The nearest town was about twenty or thirty minutes away. We quickly found out that the hotel was full. Same with the other few in the neighboring towns. Everyone else we knew had also evacuated, so there was no one we could stay with for a few days. They were setting up a temporary shelter at the fairgrounds, but my parents didn’t want to stay there.

I’m not sure how the decision had been made, but we ended up at my mom’s work. She was a preschool teacher and the center was closed as it was summer break. Our neighbors and family friends were also there and after a call to my mom’s work, it was decided that our two families would say there.

I was thrilled! There was a kitchen, a bathroom and a playground. The four of us kids walked a few blocks to VHS video store and each got to pick out a movie to watch and arrived back at the center to find that our parents had made makeshift beds for us in the open classroom and had gotten snacks ready.

The whole time felt like a grand vacation to me. I got to spend time with my best friend, we slept somewhere fun and exciting, and we got to watch movies. All the trepidation I’d felt leaving my home had disappeared.

We returned to our house briefly to gather some more things. It was earie and quiet in our neighborhood, and we were told that it wasn’t advisable that we stay for long.

In the end, our house was spared, as were those of our friends and neighbors. The fire was devestating-as they always are-but it didn’t have a longlasting effect on me overall.

A couple of years ago, the news of forest fires began nagging at me and one of the people interviewed said she was devestated that she’d lost her family photos.

That comment stuck with me, as I had boxes and boxes of photos- those from my life and all of the family pictures my parents gave to me. They made every move and were one of the things that took up special real estate in the eight by eight storage unit we rented when we moved abroad.

I began to worry about losing my photographs. I could grab the small fireproof box that held papers that would make recreating life easy- my birth certificate, marriage license, and house documents. I paused when I realized that all those things were replaceable. Maybe not without a giant headache, but I could get another copy.

Physical pictures, once lost, are gone forever. So, I began researching and came up with the idea of scanning all of the photographs. I found a photo scanner, figured out long-term digital storage, and spent entire weekends during the cold winter months scanning photos.

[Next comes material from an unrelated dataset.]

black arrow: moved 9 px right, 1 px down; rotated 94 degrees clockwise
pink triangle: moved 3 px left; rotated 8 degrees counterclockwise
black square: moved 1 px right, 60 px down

The pictures were all old, dating back to the days before digital cameras. I agonized over which version to keep of the same picture (remember when people would take several pictures, just to make sure they captured something correctly, as they wouldn’t know what they captured until after the film was developed). There were numerous pictures of trees and other scenery which was pretty, but didn’t hold any special memories. I had to ask my parents who some of the people in the photographs were, which often led to funny stories about the people or event. We even reached out to family we had lost touch with, the pictures shared over email and bridging the span of time.

When I neared the end of my scanning project, I decided that everyone got so much joy out of the pictures that I created a USB drive and distributed them among family members. Each had separate folders, such as “family camping trips” and I tried to label each photo with some piece of information.

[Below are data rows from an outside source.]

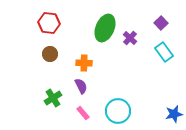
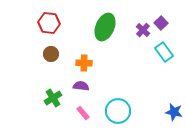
green ellipse: moved 1 px up
purple cross: moved 13 px right, 8 px up
brown circle: moved 1 px right
purple semicircle: rotated 56 degrees counterclockwise
blue star: moved 2 px up; rotated 24 degrees clockwise
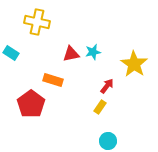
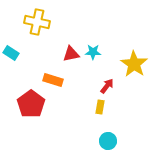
cyan star: rotated 14 degrees clockwise
yellow rectangle: rotated 24 degrees counterclockwise
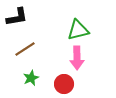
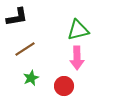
red circle: moved 2 px down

I know now that there are several copies of the photos, including my own that are on a USB stick, stored in that fireproof box along with a handful of my favorite hard copies. I still have some boxes of photos as I like the experience of looking at them in that format, but I now know that a fire won’t wipe out all my pictures.

Having the digital backups is comforting, knowing that I can grab-and-go. I also love the feeling of mobility that it provides- I know nothing can take way the actual memories, but it’s nice to know I can bring them with me wherever I move, which is also priceless.